La tête à la bonne place : préparer la rentrée d’un enfant différent

01 septembre 2022

La tête à la bonne place : préparer la rentrée d’un enfant différent

Geneviève Pronovost, enseignante en histoire au Collège Brébeuf, est la mère de Xavier, 17 ans. Autiste sans déficience intellectuelle, ce passionné d’histoire fait sa rentrée scolaire au cégep. Discussion avec sa maman autour de cette étape importante, pour lui comme pour elle.

01 septembre 2022
Xavier

Nous sommes présentement en juillet, au cœur de l’été. Quand je prononce le mot « rentrée », qu’est-ce que cela provoque chez vous?

Le goulot d’étranglement s’en vient! Il y a quatre rentrées scolaires : la mienne et celle de mes trois enfants. Nous, les profs, nous sommes toujours un peu énervés, c’est anxiogène parce qu’il ne faut pas rater les premières heures dans notre classe. La première impression auprès de nos élèves est cruciale. C’est aussi la rentrée des gars : un au primaire, un au milieu du secondaire et Xavier qui rentre au cégep. Trois niveaux, trois établissements différents! En plus, leur père et moi sommes séparés.

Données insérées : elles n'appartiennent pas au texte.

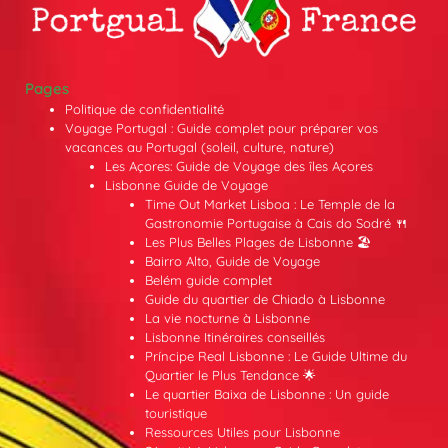
Pages
Politique de confidentialité
Voyage Portugal : Guide complet pour préparer vos
vacances au Portugal (soleil, culture, nature)
Les Açores: Guide de Voyage des îles Açores
Lisbonne Guide de Voyage
Time Out Market Lisboa : Le Temple de la
Gastronomie Portugaise à Cais do Sodré 🍴
Les Plus Belles Plages de Lisbonne 🏖️
Bairro Alto, Guide de Voyage
Belém guide complet
Guide du quartier de Chiado à Lisbonne
La vie nocturne à Lisbonne
Lisbonne Itinéraires conseillés
Príncipe Real Lisbonne : Le Guide Ultime du
Quartier le Plus Tendance 🌟
Le quartier Baixa de Lisbonne : Un guide
touristique
Ressources Utiles pour Lisbonne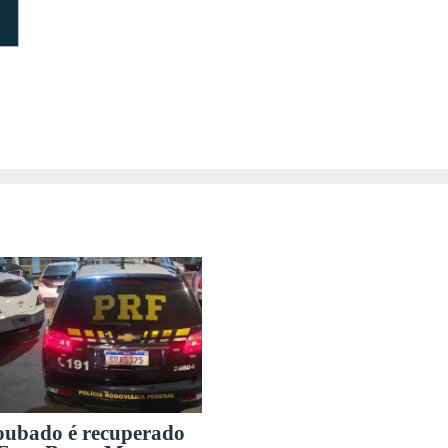
oubado é recuperado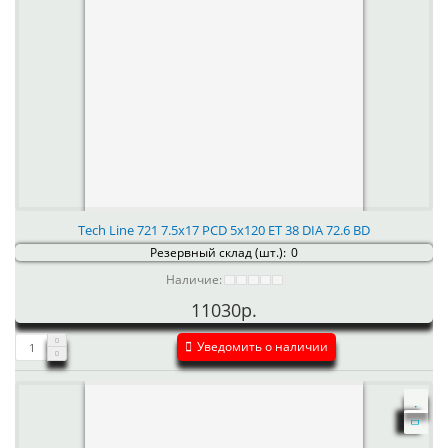
Tech Line 721 7.5x17 PCD 5x120 ET 38 DIA 72.6 BD
Резервный склад (шт.):
0
Наличие:
11030р.
Уведомить о наличии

Pour la rentrée, je me prépare longtemps d’avance. Début août, j’achète effets scolaires et vêtements pour que, le moment venu, j’aie la tête à la bonne place. Fébrilité donc, angoisse aussi un peu et en même temps laisser-aller. Les services vont-ils être disponibles pour Xavier? Comment seront les cohortes? Les amis des enfants, particulièrement ceux de Xavier, vont-ils toujours être présents? Il y a une grande part de lâcher-prise. Nous mettons tout en place pour faire face, mais il faut aussi faire confiance. Si j’entrevois un pont à franchir, je le franchirai quand il se présentera à moi. Je ressens aussi de l’inquiétude. Entrer au cégep est une situation nouvelle pour Xavier. Il y a eu la fin du secondaire 5, la fin de cinq ans dans une même école avec des services bien rodés. Et le fait que Xavier est censé travailler cet été.

Pouvez-vous nous présenter votre famille?

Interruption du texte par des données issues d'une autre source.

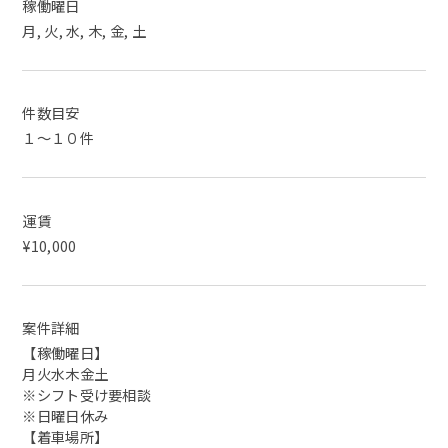
稼働曜日
月, 火, 水, 木, 金, 土
件数目安
１～１０件
運賃
¥10,000
案件詳細
【稼働曜日】
月火水木金土
※シフト受け要相談
※日曜日休み
【着車場所】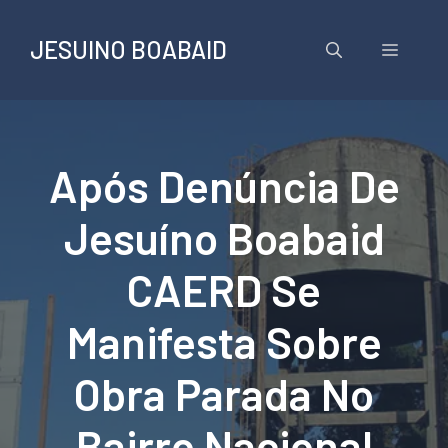
Pular
para
JESUINO BOABAID
Menu
o
conteúdo
Após Denúncia De
Jesuíno Boabaid
CAERD Se
Manifesta Sobre
Obra Parada No
Bairro Nacional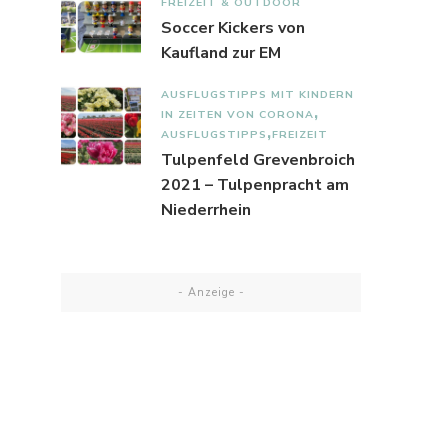
FREIZEIT & OUTDOOR
Soccer Kickers von
Kaufland zur EM
AUSFLUGSTIPPS MIT KINDERN
IN ZEITEN VON CORONA
AUSFLUGSTIPPS
FREIZEIT
Tulpenfeld Grevenbroich
2021 – Tulpenpracht am
Niederrhein
- Anzeige -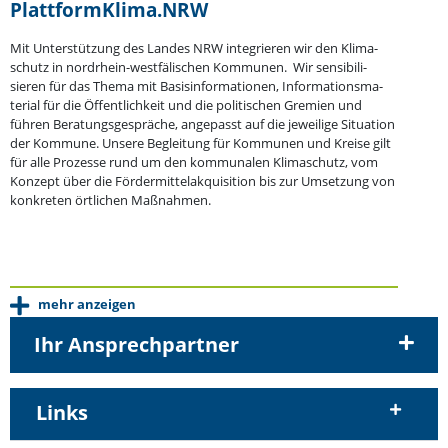
PlattformKlima.NRW
Mit Unter­stützung des Landes NRW integrieren wir den Klima­
schutz in nordrhein-westfä­li­schen Kommunen. Wir sensi­bi­li­
sieren für das Thema mit Basis­in­for­ma­tionen, Infor­ma­ti­ons­ma­
terial für die Öffent­lichkeit und die politi­schen Gremien und
führen Beratungs­ge­spräche, angepasst auf die jeweilige Situation
der Kommune. Unsere Begleitung für Kommunen und Kreise gilt
für alle Prozesse rund um den kommu­nalen Klima­schutz, vom
Konzept über die Förder­mit­tel­ak­qui­sition bis zur Umsetzung von
konkreten örtlichen Maßnahmen.
mehr anzeigen
Ihr Ansprechpartner
Links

J’ai trois gars! Mathias, 15 ans, est très débrouillard et autonome. Il fait son chemin. Alexis, 11 ans, le bébé de la famille, est très complice avec Xavier, qui mesure 6 pi 2 po et qui est féru d’histoire contemporaine! Le papa, Renaud, est professeur titulaire à HEC. Pour ma part, je suis enseignante au Collège Brébeuf et chroniqueuse à la radio et la télé. Nos vies professionnelles sont enrichissantes et bien remplies. J’ai rencontré Louis-Philippe, qui a aussi deux enfants. Bref, un univers familial élargi.

Comment se passe votre été?

Mathias travaille et Xavier fait un stage pour devenir barista dans le cadre d’un programme de Carrefour jeunesse-emploi. Depuis ses 16 ans, nous avons fait toutes sortes de démarches pour qu’il puisse travailler. Ç’a été tout un périple : faire le CV et aller le porter, les rejets avant les entrevues, les rejets après les entrevues…

C’est tout un apprentissage pour nous, et c’est très dur pour Xavier. Depuis qu’il est petit, nous informons continuellement notre entourage et l’école des particularités de Xavier. Autour de lui, les choses ont toujours été organisées pour que son environnement soit accueillant. Mais pour les emplois, comment faire? Je ne vais pas aller avec lui voir un employeur pour lui dire comment Xavier fonctionne!

Nous l’avons outillé le plus possible pour le préparer au marché de l’emploi. L’an dernier, nous l’avons accompagné jusqu’à la porte des établissements. Il allait seul rencontrer les gérants. Ça n’a pas fonctionné. Cette année, Xavier a vu son petit frère de secondaire 3 partir travailler. Ça l’a piqué un peu plus.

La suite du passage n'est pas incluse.